Napoli – Una vacanza all’ombra del Vesuvio che rischiava di trasformarsi in tragedia, ma che oggi racconta una storia di eccellenza sanitaria e speranza. Halyna, una turista ungherese di 38 anni, è stata salvata da un ictus ischemico fulminante grazie a una catena dei soccorsi perfetta, che ha funzionato senza sbavature dalla spiaggia fino alla sala operatoria.
La mattinata di ieri scorreva tranquilla a Mappatella Beach, dove Halyna si trovava insieme al marito e al figlio piccolo. All’improvviso, il dramma: la donna si accascia, mostrando subito i sintomi tipici dell’ictus, tra cui afasia (impossibilità di parlare) ed emiparesi destra.
A fare la differenza tra la vita e la morte è stata la prontezza dei presenti. Un’infermiera libera dal servizio, insieme ad alcuni operatori socio-sanitari che si trovavano in spiaggia, ha riconosciuto immediatamente la gravità della situazione, allertando il 118 e avviando le prime manovre di assistenza.
In pochissimi minuti l’ambulanza ha trasportato la trentottenne al Cardarelli. Lì è scattato il protocollo d’urgenza della Stroke Unit: la paziente è stata prima sottoposta a trombolisi endovenosa e, subito dopo, trasferita nella sala angiografica della Neuroradiologia.
L’équipe d’urgenza – guidata dal neurologo Carlo Maurea e dal neuroradiologo Massimo Muto, coadiuvati da infermieri e tecnici specializzati – ha eseguito una delicata trombectomia meccanica per liberare il vaso cerebrale occluso.
“La tempestiva ricanalizzazione del vaso ha permesso un’evoluzione clinica straordinariamente favorevole”, spiegano i medici.

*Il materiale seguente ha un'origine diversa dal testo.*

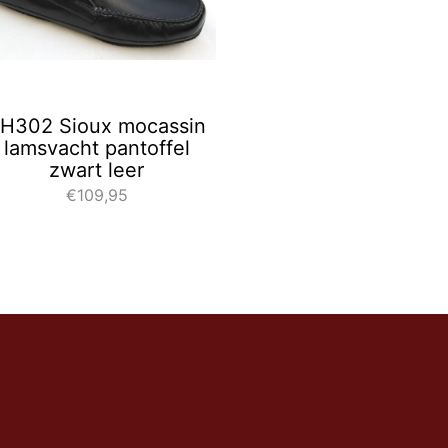
H302 Sioux mocassin
lamsvacht pantoffel
zwart leer
€109,95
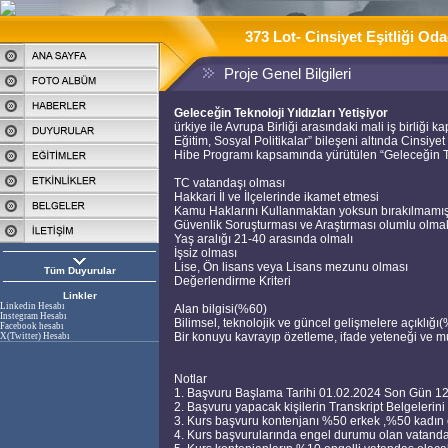
373 Lot- Cinsiyet Eşitliği Oda
Proje Genel Bilgileri
Geleceğin Teknoloji Yıldızları Yetişiyor
ürkiye ile Avrupa Birliği arasındaki mali iş birliği 
Eğitim, Sosyal Politikalar” bileşeni altında Cinsiy
Hibe Programı kapsamında yürütülen “Geleceğin Tekno
TC vatandaşı olması
Hakkari İl ve İlçelerinde ikamet etmesi
Kamu Haklarını Kullanmaktan yoksun bırakılmamı
Güvenlik Soruşturması ve Araştırması olumlu olma
Yaş aralığı 21-40 arasında olmalı
İşsiz olması
Lise, Ön lisans veya Lisans mezunu olması
Tüm Duyurular
Değerlendirme Kriteri
Linkler
Linkedin Hesabı
Alan bilgisi(%60)
Instegram Hesabı
Bilimsel, teknolojik ve güncel gelişmelere açıklığı
Facebook hesabı
Bir konuyu kavrayıp özetleme, ifade yeteneği v
X(Twitter) Hesabı
Notlar
1. Başvuru Başlama Tarihi 01.02.2024 Son Gün 1
2. Başvuru yapacak kişilerin Transkript Belgeleri
3. Kurs başvuru kontenjanı %50 erkek ,%50 kadın o
4. Kurs başvurularında engel durumu olan vatandaşl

Oggi Halyna sta meglio: il linguaggio è in netto e progressivo miglioramento e restano solo lievissimi deficit motori. Il recupero neurologico completo sembra ormai a un passo.

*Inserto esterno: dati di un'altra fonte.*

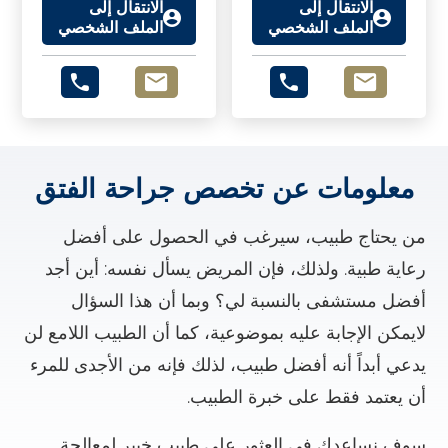
الانتقال إلى
الانتقال إلى
الملف الشخصي
الملف الشخصي
معلومات عن تخصص جراحة الفتق
من يحتاج طبيب، سيرغب في الحصول على أفضل
رعاية طبية. ولذلك، فإن المريض يسأل نفسه: أين أجد
أفضل مستشفى بالنسبة لي؟ وبما أن هذا السؤال
لايمكن الإجابة عليه بموضوعية، كما أن الطبيب اللامع لن
يدعي أبداً أنه أفضل طبيب، لذلك فإنه من الأجدى للمرء
أن يعتمد فقط على خبرة الطبيب.
سوف نساعدك في العثور على طبيب خبير لمعالجة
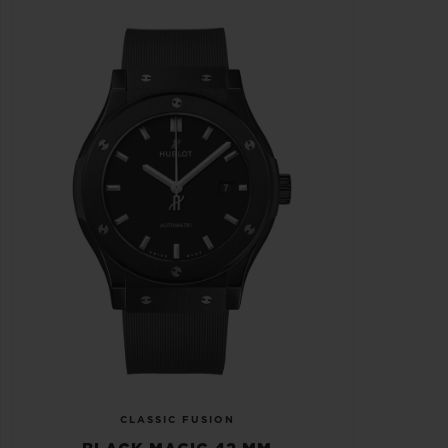
CLASSIC FUSION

La macchina dell’ospedale napoletano non si è limitata alle cure mediche. Consapevoli del trauma e dell’isolamento linguistico, il personale del Cardarelli ha preso sotto la propria ala anche il marito e il figlio piccolo della donna. I familiari sono stati accolti, supportati e orientati per tutta la durata del ricovero, aiutandoli ad affrontare le ore più drammatiche lontano dal loro Paese.
Questa vicenda resta l’esempio plastico di come la rete “tempo-dipendente” campana – se ogni anello, dal bagnante al chirurgo, funziona all’unisono – sia in grado di fare la differenza tra una tragedia e una vita salvata.